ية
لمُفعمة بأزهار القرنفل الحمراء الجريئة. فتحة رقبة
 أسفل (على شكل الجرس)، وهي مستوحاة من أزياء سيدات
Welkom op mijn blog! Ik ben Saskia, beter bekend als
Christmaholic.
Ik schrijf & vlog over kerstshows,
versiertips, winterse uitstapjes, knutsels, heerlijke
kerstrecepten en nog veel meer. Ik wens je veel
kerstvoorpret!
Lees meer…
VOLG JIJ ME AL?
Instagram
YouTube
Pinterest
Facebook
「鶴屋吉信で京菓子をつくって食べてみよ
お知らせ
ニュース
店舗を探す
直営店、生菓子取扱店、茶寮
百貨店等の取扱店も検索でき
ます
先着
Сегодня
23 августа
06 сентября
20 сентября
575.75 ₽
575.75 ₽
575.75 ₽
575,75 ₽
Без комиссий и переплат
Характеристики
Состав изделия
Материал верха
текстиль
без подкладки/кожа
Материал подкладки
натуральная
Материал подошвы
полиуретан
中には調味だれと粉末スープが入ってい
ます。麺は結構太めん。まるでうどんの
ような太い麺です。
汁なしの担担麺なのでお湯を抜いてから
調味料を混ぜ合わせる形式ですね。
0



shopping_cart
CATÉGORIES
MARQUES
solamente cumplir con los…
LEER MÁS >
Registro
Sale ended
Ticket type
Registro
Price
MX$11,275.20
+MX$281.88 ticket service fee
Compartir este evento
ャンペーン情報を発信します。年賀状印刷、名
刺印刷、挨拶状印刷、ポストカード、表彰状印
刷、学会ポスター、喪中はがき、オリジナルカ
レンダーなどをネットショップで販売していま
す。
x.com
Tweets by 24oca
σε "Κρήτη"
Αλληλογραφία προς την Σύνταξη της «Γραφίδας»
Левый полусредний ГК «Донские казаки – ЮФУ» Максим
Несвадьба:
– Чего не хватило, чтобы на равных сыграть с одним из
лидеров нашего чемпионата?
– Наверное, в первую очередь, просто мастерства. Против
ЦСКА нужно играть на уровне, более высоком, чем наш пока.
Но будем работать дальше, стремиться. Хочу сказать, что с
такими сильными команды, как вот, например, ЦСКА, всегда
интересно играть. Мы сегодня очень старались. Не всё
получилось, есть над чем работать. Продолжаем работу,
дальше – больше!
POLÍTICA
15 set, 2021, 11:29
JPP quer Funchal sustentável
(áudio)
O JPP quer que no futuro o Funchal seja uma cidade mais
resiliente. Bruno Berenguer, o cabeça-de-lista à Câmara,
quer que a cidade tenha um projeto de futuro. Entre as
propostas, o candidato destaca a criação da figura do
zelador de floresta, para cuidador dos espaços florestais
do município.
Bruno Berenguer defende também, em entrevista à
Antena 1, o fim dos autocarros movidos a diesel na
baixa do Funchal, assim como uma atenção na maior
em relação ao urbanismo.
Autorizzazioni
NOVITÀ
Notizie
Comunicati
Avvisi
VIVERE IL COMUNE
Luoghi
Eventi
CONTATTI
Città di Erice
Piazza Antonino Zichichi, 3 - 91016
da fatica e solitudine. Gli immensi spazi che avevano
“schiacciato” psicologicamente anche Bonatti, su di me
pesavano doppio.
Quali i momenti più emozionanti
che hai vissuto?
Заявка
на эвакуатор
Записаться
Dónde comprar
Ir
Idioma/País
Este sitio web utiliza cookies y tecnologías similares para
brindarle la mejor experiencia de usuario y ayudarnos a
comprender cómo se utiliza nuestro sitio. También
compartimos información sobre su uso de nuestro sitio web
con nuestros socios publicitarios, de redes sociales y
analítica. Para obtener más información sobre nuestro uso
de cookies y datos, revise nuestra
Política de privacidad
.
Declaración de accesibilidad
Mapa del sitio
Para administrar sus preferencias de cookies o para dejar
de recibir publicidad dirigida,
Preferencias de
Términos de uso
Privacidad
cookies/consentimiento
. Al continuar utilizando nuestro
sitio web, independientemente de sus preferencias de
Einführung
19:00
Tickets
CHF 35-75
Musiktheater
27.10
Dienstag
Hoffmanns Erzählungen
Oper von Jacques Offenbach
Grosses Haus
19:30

_ _ _

Reproduce all entries exactly, leaving each one whole.

- WRITTEN SOLUTION -
ية
لمُفعمة بأزهار القرنفل الحمراء الجريئة. فتحة رقبة
 أسفل (على شكل الجرس)، وهي مستوحاة من أزياء سيدات
Welkom op mijn blog! Ik ben Saskia, beter bekend als
Christmaholic.
Ik schrijf & vlog over kerstshows,
versiertips, winterse uitstapjes, knutsels, heerlijke
kerstrecepten en nog veel meer. Ik wens je veel
kerstvoorpret!
Lees meer…
VOLG JIJ ME AL?
Instagram
YouTube
Pinterest
Facebook
「鶴屋吉信で京菓子をつくって食べてみよ
お知らせ
ニュース
店舗を探す
直営店、生菓子取扱店、茶寮
百貨店等の取扱店も検索でき
ます
先着
Сегодня
23 августа
06 сентября
20 сентября
575.75 ₽
575.75 ₽
575.75 ₽
575,75 ₽
Без комиссий и переплат
Характеристики
Состав изделия
Материал верха
текстиль
без подкладки/кожа
Материал подкладки
натуральная
Материал подошвы
полиуретан
中には調味だれと粉末スープが入ってい
ます。麺は結構太めん。まるでうどんの
ような太い麺です。
汁なしの担担麺なのでお湯を抜いてから
調味料を混ぜ合わせる形式ですね。
0



shopping_cart
CATÉGORIES
MARQUES
solamente cumplir con los…
LEER MÁS >
Registro
Sale ended
Ticket type
Registro
Price
MX$11,275.20
+MX$281.88 ticket service fee
Compartir este evento
ャンペーン情報を発信します。年賀状印刷、名
刺印刷、挨拶状印刷、ポストカード、表彰状印
刷、学会ポスター、喪中はがき、オリジナルカ
レンダーなどをネットショップで販売していま
す。
x.com
Tweets by 24oca
σε "Κρήτη"
Αλληλογραφία προς την Σύνταξη της «Γραφίδας»
Левый полусредний ГК «Донские казаки – ЮФУ» Максим
Несвадьба:
– Чего не хватило, чтобы на равных сыграть с одним из
лидеров нашего чемпионата?
– Наверное, в первую очередь, просто мастерства. Против
ЦСКА нужно играть на уровне, более высоком, чем наш пока.
Но будем работать дальше, стремиться. Хочу сказать, что с
такими сильными команды, как вот, например, ЦСКА, всегда
интересно играть. Мы сегодня очень старались. Не всё
получилось, есть над чем работать. Продолжаем работу,
дальше – больше!
POLÍTICA
15 set, 2021, 11:29
JPP quer Funchal sustentável
(áudio)
O JPP quer que no futuro o Funchal seja uma cidade mais
resiliente. Bruno Berenguer, o cabeça-de-lista à Câmara,
quer que a cidade tenha um projeto de futuro. Entre as
propostas, o candidato destaca a criação da figura do
zelador de floresta, para cuidador dos espaços florestais
do município.
Bruno Berenguer defende também, em entrevista à
Antena 1, o fim dos autocarros movidos a diesel na
baixa do Funchal, assim como uma atenção na maior
em relação ao urbanismo.
Autorizzazioni
NOVITÀ
Notizie
Comunicati
Avvisi
VIVERE IL COMUNE
Luoghi
Eventi
CONTATTI
Città di Erice
Piazza Antonino Zichichi, 3 - 91016
da fatica e solitudine. Gli immensi spazi che avevano
“schiacciato” psicologicamente anche Bonatti, su di me
pesavano doppio.
Quali i momenti più emozionanti
che hai vissuto?
Заявка
на эвакуатор
Записаться
Dónde comprar
Ir
Idioma/País
Este sitio web utiliza cookies y tecnologías similares para
brindarle la mejor experiencia de usuario y ayudarnos a
comprender cómo se utiliza nuestro sitio. También
compartimos información sobre su uso de nuestro sitio web
con nuestros socios publicitarios, de redes sociales y
analítica. Para obtener más información sobre nuestro uso
de cookies y datos, revise nuestra
Política de privacidad
.
Declaración de accesibilidad
Mapa del sitio
Para administrar sus preferencias de cookies o para dejar
de recibir publicidad dirigida,
Preferencias de
Términos de uso
Privacidad
cookies/consentimiento
. Al continuar utilizando nuestro
sitio web, independientemente de sus preferencias de
Einführung
19:00
Tickets
CHF 35-75
Musiktheater
27.10
Dienstag
Hoffmanns Erzählungen
Oper von Jacques Offenbach
Grosses Haus
19:30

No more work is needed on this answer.